The gif created by the user may only be a few seconds long, but it provides a real glimpse of the surface of a comet.

Comet 67P Footage

To make the gif, the Twitter user used data captured by Rosetta's Optical, Spectroscopic, and Infrared Remote Imaging System (OSIRIS). Rosetta gathered the raw data on June 1, 2016. Twitter user landru79 made the gif using the still images captured by the probe. Rosetta's images of comet 67P have only been available to the public since March 22.

The scene in the GIF seems like the camera is panning through the middle of a snowstorm. In reality, these are dust from a comet, high-energy particles striking the camera, and stars from the constellation Canis Major. Even though it seems like the probe is sitting on the comet, the images were taken kilometers away from its surface.

ESA's senior science advisor Mark McCaughrean responded to landru79's tweet, explaining why it looked like a snowstorm. McCaughrean said that in the foreground, sun-illuminated dust can be seen. The spacecraft is moving through the dust, which gives it the illusion that it is traversing through a snowstorm.
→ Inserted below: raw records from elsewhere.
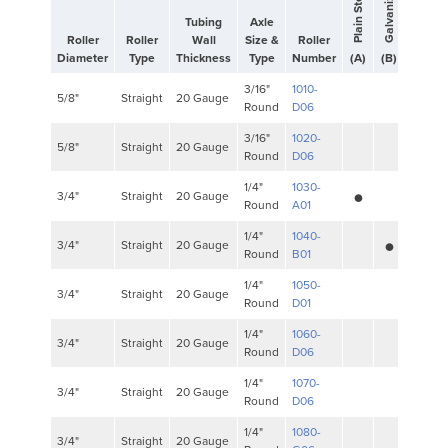
Stai
Plain Steel
Tubing
Axle
Roller
Roller
Wall
Size &
Roller
Diameter
Type
Thickness
Type
Number
(A)
(B)
(C)
3/16"
1010-
5/8"
Straight
20 Gauge
Round
D06
3/16"
1020-
5/8"
Straight
20 Gauge
Round
D06
•
1/4"
1030-
3/4"
Straight
20 Gauge
Round
A01
•
1/4"
1040-
3/4"
Straight
20 Gauge
Round
B01
1/4"
1050-
3/4"
Straight
20 Gauge
Round
D01
1/4"
1060-
3/4"
Straight
20 Gauge
Round
D06
1/4"
1070-
3/4"
Straight
20 Gauge
Round
D06
1/4"
1080-
3/4"
Straight
20 Gauge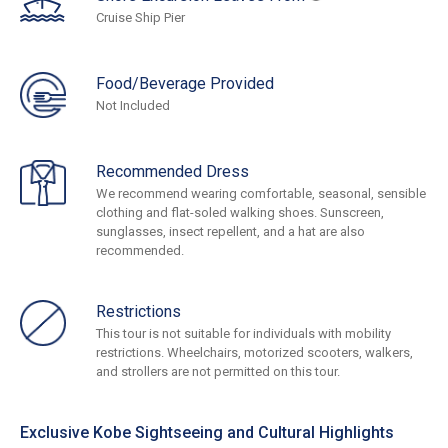
Cruise Ship Pier
Food/Beverage Provided
Not Included
Recommended Dress
We recommend wearing comfortable, seasonal, sensible
clothing and flat-soled walking shoes. Sunscreen,
sunglasses, insect repellent, and a hat are also
recommended.
Restrictions
This tour is not suitable for individuals with mobility
restrictions. Wheelchairs, motorized scooters, walkers,
and strollers are not permitted on this tour.
Exclusive Kobe Sightseeing and Cultural Highlights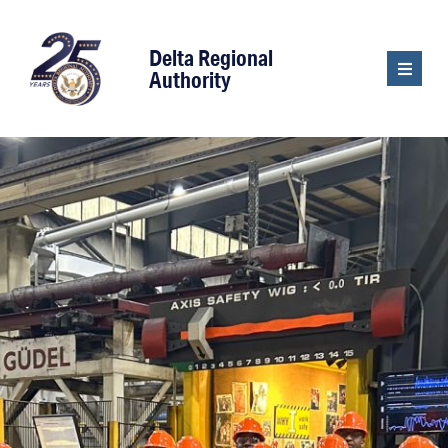
content
Delta Regional
Authority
Rosetta started its mission in 2004 and finished in 2016, when it crash-landed on comet 67P. Rosetta was solar powered. As it followed the comet, it was receiving less sunlight. Scientists decided that it would be better crash the probe into comet 67P instead of waiting and seeing if it could survive a hibernation period.

During its time observing comet 67P, Rosetta was able to document a landslide on the comet. Researchers were able to determine that the landslide was the cause of the plumes of dust and gas typically seen coming from comets.

Landru79 created a second gif that makes it easier to catch the Canis Major constellation in the background. It also makes it easier to see how the comet was moving when the footage was captured.

The first close-up images of a comet came in 1986, during the last time that Halley's Comet completed its orbit near Earth. Those images were also captured by the ESA with its Giotto space probe but at a distance of about 1,240 miles (2,000 kilometers) away.